*GOAL OF THE EXERCISE:* Please give back only the lines below from the one containing "Серия Cicon" to the one containing "Спирали для проводов", each repeated word for word, both ends included.

[Collected data]
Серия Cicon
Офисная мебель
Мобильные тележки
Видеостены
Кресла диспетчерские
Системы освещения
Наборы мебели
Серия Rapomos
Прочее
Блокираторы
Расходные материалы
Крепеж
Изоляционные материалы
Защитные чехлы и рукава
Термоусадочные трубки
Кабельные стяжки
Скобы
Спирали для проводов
==
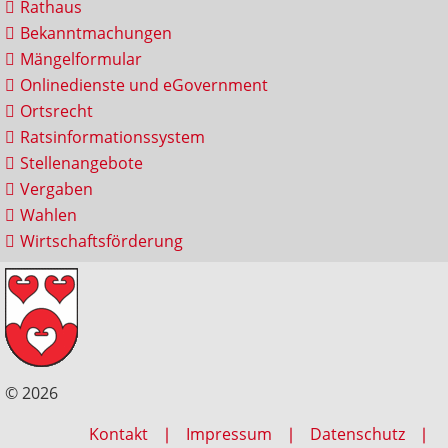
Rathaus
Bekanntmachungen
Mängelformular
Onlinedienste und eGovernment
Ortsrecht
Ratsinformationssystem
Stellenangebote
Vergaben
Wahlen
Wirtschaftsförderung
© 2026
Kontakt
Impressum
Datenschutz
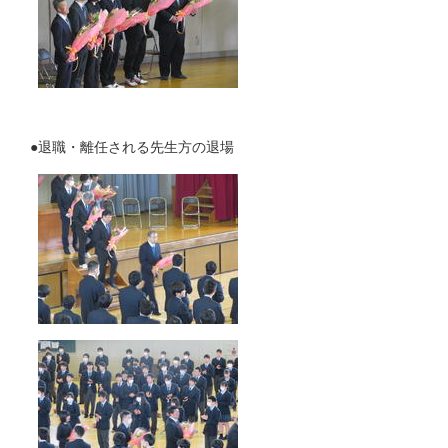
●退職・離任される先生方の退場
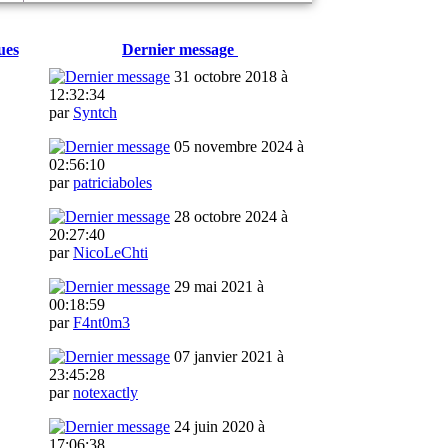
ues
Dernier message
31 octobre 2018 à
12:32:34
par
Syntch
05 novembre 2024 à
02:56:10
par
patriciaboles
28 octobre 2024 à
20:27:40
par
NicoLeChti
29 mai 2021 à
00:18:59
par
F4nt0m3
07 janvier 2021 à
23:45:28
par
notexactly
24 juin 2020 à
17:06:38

*ANSWER SECTION:*
Серия Cicon
Офисная мебель
Мобильные тележки
Видеостены
Кресла диспетчерские
Системы освещения
Наборы мебели
Серия Rapomos
Прочее
Блокираторы
Расходные материалы
Крепеж
Изоляционные материалы
Защитные чехлы и рукава
Термоусадочные трубки
Кабельные стяжки
Скобы
Спирали для проводов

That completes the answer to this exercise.